### Records for the exercise
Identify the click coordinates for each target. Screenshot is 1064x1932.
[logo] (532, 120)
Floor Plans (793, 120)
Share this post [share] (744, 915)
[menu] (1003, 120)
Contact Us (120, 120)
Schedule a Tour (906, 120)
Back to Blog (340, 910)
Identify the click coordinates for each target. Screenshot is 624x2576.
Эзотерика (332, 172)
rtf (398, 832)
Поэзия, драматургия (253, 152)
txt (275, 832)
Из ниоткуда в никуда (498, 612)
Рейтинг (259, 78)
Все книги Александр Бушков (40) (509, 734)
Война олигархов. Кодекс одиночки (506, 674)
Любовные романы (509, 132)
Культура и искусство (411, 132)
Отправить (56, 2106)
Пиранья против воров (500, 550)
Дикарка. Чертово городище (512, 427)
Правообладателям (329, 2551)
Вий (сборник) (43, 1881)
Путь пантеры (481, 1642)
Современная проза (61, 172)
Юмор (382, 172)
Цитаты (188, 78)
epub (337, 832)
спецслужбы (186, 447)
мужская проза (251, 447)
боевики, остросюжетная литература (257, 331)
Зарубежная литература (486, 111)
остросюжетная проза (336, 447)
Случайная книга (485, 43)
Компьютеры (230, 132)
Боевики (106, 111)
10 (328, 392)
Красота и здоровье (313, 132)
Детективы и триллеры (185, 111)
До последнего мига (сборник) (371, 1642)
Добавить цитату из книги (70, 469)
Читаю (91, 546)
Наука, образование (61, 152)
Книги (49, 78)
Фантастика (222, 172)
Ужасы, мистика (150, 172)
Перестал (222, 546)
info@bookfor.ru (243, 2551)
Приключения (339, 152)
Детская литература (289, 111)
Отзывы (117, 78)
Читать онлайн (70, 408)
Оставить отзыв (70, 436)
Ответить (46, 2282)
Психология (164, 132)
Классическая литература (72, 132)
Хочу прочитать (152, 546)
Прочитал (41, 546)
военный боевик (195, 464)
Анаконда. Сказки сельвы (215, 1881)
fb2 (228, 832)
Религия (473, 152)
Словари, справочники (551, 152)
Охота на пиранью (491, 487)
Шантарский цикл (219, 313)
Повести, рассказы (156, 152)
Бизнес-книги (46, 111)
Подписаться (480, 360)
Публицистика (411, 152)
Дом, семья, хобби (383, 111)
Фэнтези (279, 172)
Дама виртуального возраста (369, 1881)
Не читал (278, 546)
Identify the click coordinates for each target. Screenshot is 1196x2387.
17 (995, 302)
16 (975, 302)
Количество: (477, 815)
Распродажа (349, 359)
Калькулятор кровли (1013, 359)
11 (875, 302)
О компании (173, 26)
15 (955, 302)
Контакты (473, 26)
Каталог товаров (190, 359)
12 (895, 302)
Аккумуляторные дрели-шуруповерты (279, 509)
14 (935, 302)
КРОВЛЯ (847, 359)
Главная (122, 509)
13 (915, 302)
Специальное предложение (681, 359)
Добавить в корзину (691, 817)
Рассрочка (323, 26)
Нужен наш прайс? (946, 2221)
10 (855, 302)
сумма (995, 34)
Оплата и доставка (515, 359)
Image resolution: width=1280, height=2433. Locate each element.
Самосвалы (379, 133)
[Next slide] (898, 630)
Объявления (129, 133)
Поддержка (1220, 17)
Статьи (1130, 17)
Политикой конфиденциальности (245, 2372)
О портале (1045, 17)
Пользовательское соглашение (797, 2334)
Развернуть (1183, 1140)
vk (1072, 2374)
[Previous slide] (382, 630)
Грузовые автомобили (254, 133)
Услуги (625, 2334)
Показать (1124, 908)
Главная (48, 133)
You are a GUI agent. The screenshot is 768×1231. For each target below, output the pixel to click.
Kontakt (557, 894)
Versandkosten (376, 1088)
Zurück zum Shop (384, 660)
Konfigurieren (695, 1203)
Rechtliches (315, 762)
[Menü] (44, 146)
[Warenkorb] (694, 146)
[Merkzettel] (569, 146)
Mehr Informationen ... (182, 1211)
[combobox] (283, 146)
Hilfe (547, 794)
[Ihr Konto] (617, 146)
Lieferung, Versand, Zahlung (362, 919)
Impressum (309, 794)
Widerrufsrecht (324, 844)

### Exercise prompt
Which lines above hold the string "click"? Please copy all of them.

### Task answer
Identify the click coordinates for each target. Screenshot is 1064x1932.
Identify the click coordinates for each target. Screenshot is 624x2576.
Identify the click coordinates for each target. Screenshot is 1196x2387.
You are a GUI agent. The screenshot is 768×1231. For each target below, output the pixel to click.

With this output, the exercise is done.